[RFC] Extract unannotated texts from Knits
John Arbash Meinel
john at arbash-meinel.com
Wed Jul 25 20:29:07 BST 2007
-----BEGIN PGP SIGNED MESSAGE-----
Hash: SHA1
The attached patch is layered on top of my earlier one for changing the
layering for extracting data from Knits.
Basically, that patch made it easier for the _KnitData and _Knit*Factory code
to only extract what we are going to use (the texts not including the annotations).
The attached patch makes use of that to move all of the extraction code into
Pyrex, and then skip over annotations.
The big win here is that we remove all of the 'string.split()' calls,
especially when we are just throwing away part of the data.
A small win is using zlib directly, instead of going through
tuned_gzip.GzipFile. (I think out of 5s 200ms was saved for gzip extraction).
To give the approximate benefits:
1) Use _get_text_map() instead of _get_context_maps(), about 10% 5s => 4.5s
2) Using direct calls to zlib.inflate() instead of using gzip.GzipFile, about
5% 4.5s => 4.25s.
3) Switching to have extract that can avoid creating PyStrings for annotations
completely. about 20% 4.25s => 3.5s.
So in total, with this patch, I can do:
bzr checkout bzr.dev test
In 3.5s rather than 5s. Approx 1.5x faster.
The bulk of this win is from: "Knit.get_lines()" which has been improved from
3.75s under lsprof to 1.3s with my patch. (2.8x faster)
This code is only RFC because I need to add a bunch more test cases to the
direct tests (test all the error conditions, no lines, too many lines, etc,
etc). Also, I wrote the code so that I can have a fixed sized decompression
buffer, and be able to call zlib.inflate() multiple times. But that has not
been implemented.
So there are a couple edge cases it doesn't handle (a delta block > 1MB
uncompressed, and more difficultly a delta/fulltext *line* > 1MB.).
I'm a little unhappy that 'cp -ar' is in the 0.3s range. Which means that we
are 10x slower than a plain 'cp -ar'.
Profiling seems to put file.close() as 1s (which is the time it is writing out
data). Which is extra strange since cp -ar is able to do it in 300ms. I at
least wonder if cp is able to do things with memmap files, rather than direct
access.
Under lsprof it takes 5s, this breaks down into:
1023ms file.close() (should be the flush to disk time)
380ms loading 650 .kndx files.
280ms extracting 650 fulltexts
250ms extracting 3341 deltas
500ms get_revision_graph()
136ms calling get_parents() 12.5k times
250ms calling get_graph() 1 time
I don't quite understand why we call get_parents directly for each
revision, and then *also* call get_graph
Note that get_graph *also* calls get_parents 15k times
In total, we spend 385s in 31.2k get_parents() calls.
112ms calling file.writelines() 651 times.

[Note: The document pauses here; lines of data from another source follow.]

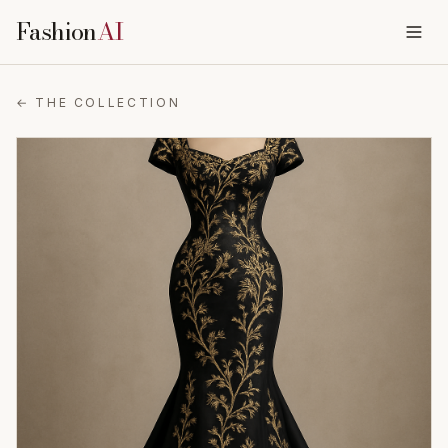
Fashion
AI
← THE COLLECTION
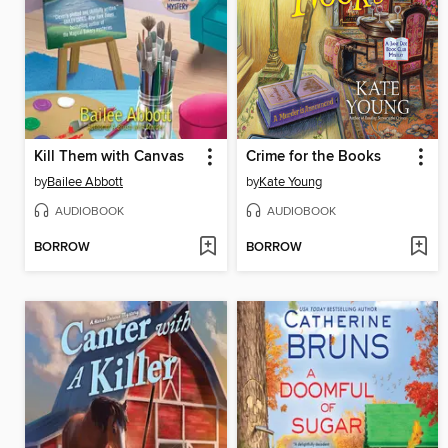
Kill Them with Canvas
Crime for the Books
by
Bailee Abbott
by
Kate Young
AUDIOBOOK
AUDIOBOOK
BORROW
BORROW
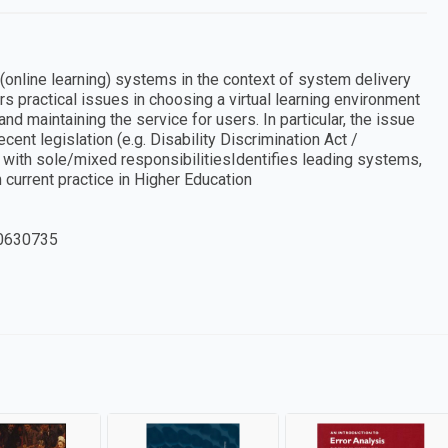
online learning) systems in the context of system delivery
s practical issues in choosing a virtual learning environment
 maintaining the service for users. In particular, the issue
ecent legislation (e.g. Disability Discrimination Act /
with sole/mixed responsibilitiesIdentifies leading systems,
rrent practice in Higher Education
0630735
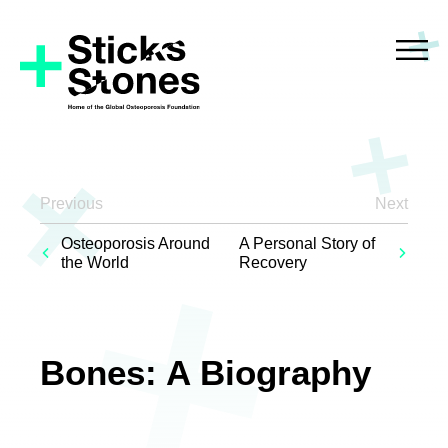
Previous
Next
Osteoporosis Around
A Personal Story of
the World
Recovery
Bones: A Biography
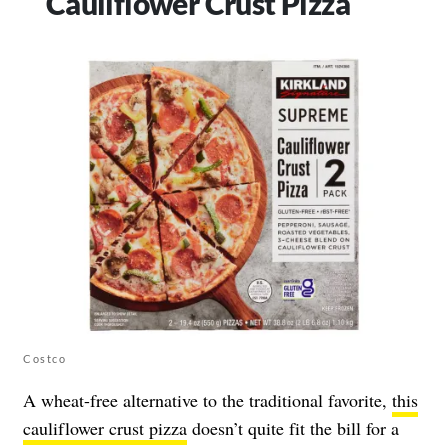
Cauliflower Crust Pizza
Costco
A wheat-free alternative to the traditional favorite,
this
cauliflower crust pizza
doesn’t quite fit the bill for a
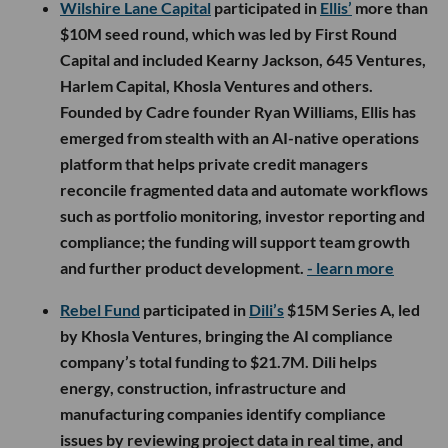
Wilshire Lane Capital
participated in
Ellis’
more than
$10M seed round, which was led by First Round
Capital and included Kearny Jackson, 645 Ventures,
Harlem Capital, Khosla Ventures and others.
Founded by Cadre founder Ryan Williams, Ellis has
emerged from stealth with an AI-native operations
platform that helps private credit managers
reconcile fragmented data and automate workflows
such as portfolio monitoring, investor reporting and
compliance; the funding will support team growth
and further product development.
- learn more
Rebel Fund
participated in
Dili’s
$15M Series A, led
by Khosla Ventures, bringing the AI compliance
company’s total funding to $21.7M. Dili helps
energy, construction, infrastructure and
manufacturing companies identify compliance
issues by reviewing project data in real time, and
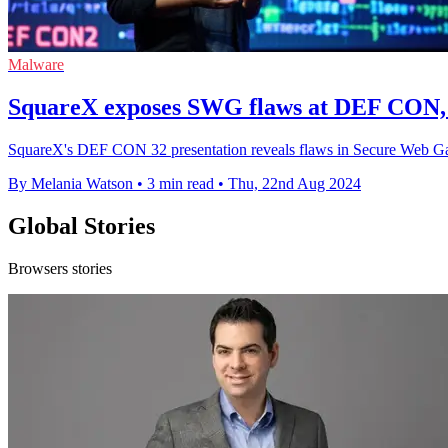
Malware
SquareX exposes SWG flaws at DEF CON, 
SquareX's DEF CON 32 presentation reveals flaws in Secure Web Gatewa
By Melania Watson
•
3 min read
•
Thu, 22nd Aug 2024
Global Stories
Browsers stories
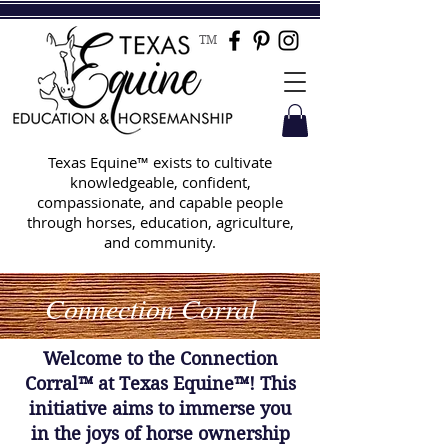
TM
Texas Equine™ exists to cultivate
knowledgeable, confident,
compassionate, and capable people
through horses, education, agriculture,
and community.
Connection Corral
Welcome to the Connection
Corral™ at Texas Equine™! This
initiative aims to immerse you
in the joys of horse ownership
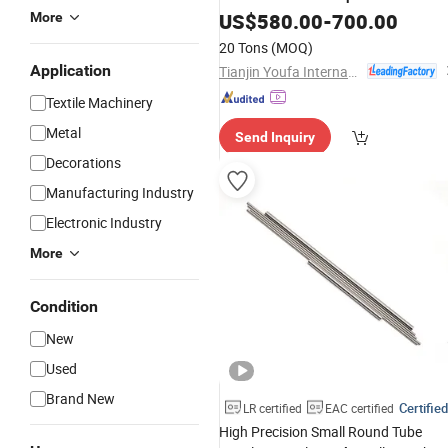
US$
580.00
-
700.00
More
20 Tons
(MOQ)
Application
Tianjin Youfa International Trade Co., Ltd.
Textile Machinery
Metal
Send Inquiry
Decorations
Manufacturing Industry
Electronic Industry
More
Condition
New
Used
Brand New
Certified
LR certified
EAC certified
High Precision Small Round Tube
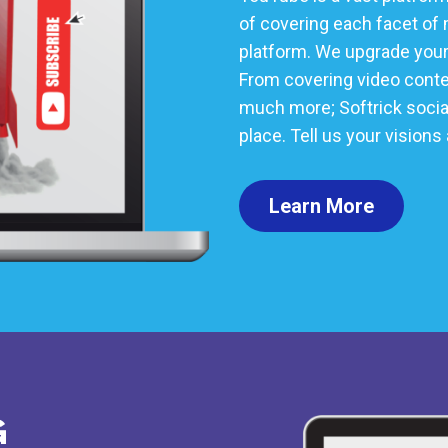
of covering each facet of 
platform. We upgrade your 
From covering video conten
much more; Softrick social 
place. Tell us your visions
Learn More
G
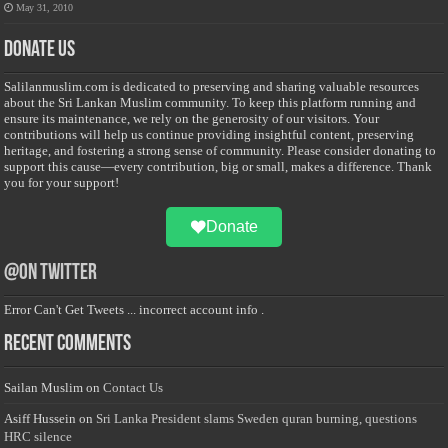
May 31, 2010
Donate Us
Salilanmuslim.com is dedicated to preserving and sharing valuable resources
about the Sri Lankan Muslim community. To keep this platform running and
ensure its maintenance, we rely on the generosity of our visitors. Your
contributions will help us continue providing insightful content, preserving
heritage, and fostering a strong sense of community. Please consider donating to
support this cause—every contribution, big or small, makes a difference. Thank
you for your support!
Donate
@on Twitter
Error Can't Get Tweets ... incorrect account info .
Recent Comments
Sailan Muslim
on
Contact Us
Asiff Hussein
on
Sri Lanka President slams Sweden quran burning, questions
HRC silence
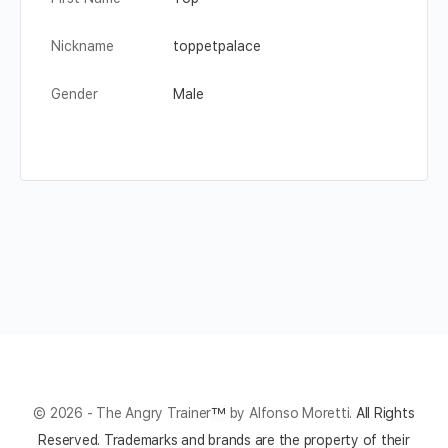
Nickname
toppetpalace
Gender
Male
© 2026 - The Angry Trainer
™
by Alfonso Moretti.
All Rights
Reserved.
Trademarks and brands are the property of their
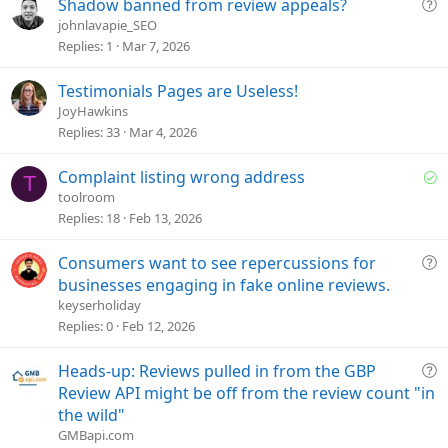
t
Q
Shadow banned from review appeals?
i
u
johnlavapie_SEO
o
e
Replies
1
Mar 7, 2026
n
s
t
Testimonials Pages are Useless!
i
JoyHawkins
o
Replies
33
Mar 4, 2026
n
S
Complaint listing wrong address
T
o
toolroom
l
Replies
18
Feb 13, 2026
v
e
Q
Consumers want to see repercussions for
d
u
businesses engaging in fake online reviews.
e
keyserholiday
s
Replies
0
Feb 12, 2026
t
i
Q
Heads-up: Reviews pulled in from the GBP
o
u
Review API might be off from the review count "in
n
e
the wild"
s
GMBapi.com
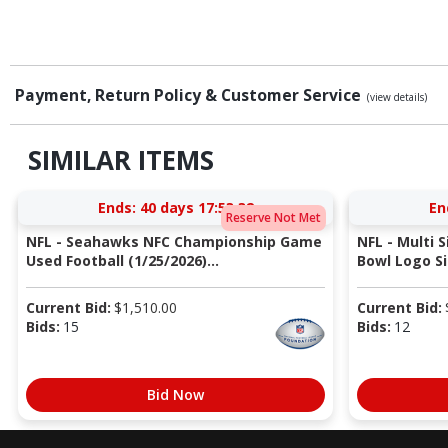
Payment, Return Policy & Customer Service
(view details)
SIMILAR ITEMS
Ends:
40 days 17:53:31
En
Reserve Not Met
NFL - Seahawks NFC Championship Game
NFL - Multi 
Used Football (1/25/2026)...
Bowl Logo Si
Current Bid:
$
1,510.00
Current Bid:
Bids:
15
Bids:
12
Bid Now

112ms calling lockable_files.unlock() 137 times
148ms calling Transport.readv() 650 times, which calls
_seek_and_read 4641 times for a total of 1211 actual seek+read on disk
What I don't understand is why 4641 == 3341+650+650, for some reason it
seems like we have an extra 650 reads here.
316ms in 7 calls to mutable_tree.tree_write_locked()
At the very least, we seem to be physically locking the tree multiple
times. I believe this is because we lock it during creation, and then
another time when we start updating the tree.
I've spoken before that initialization should probably return a locked
tree. But I'm not sure if that would propagate around in an obvious
way.
Another top down view shows that:
3880ms transform._build_tree
3241ms new_by_entry
1888ms get_file_lines (648 calls)
570ms _get_weave()
520ms KVF.__init__ which is 380ms reading .kndx
110ms bzrlib.store.versioned.filename ????
escaping the strings seems to be rather expensive
30+ms for 650 calls, and we do it 2 times
1299ms get_lines
94ms working out what chunks to read
118ms keeping track of delta chains, etc
258ms reading the raw data chunks from disk
279ms parsing 650 fulltexts
260ms parsing 3.3k deltas
82ms applying 3.3k deltas to fulltexts
143ms verifying the sha1 sum of 650 fulltexts
1313ms new_file (648 calls)
dominated by 1s for file.close
112ms for writelines
84ms for open
36ms _limbo_name
350ms apply()
185ms _apply_insertions()
102ms tree_write_locked() ??? 100ms for 1 call to lock the tree?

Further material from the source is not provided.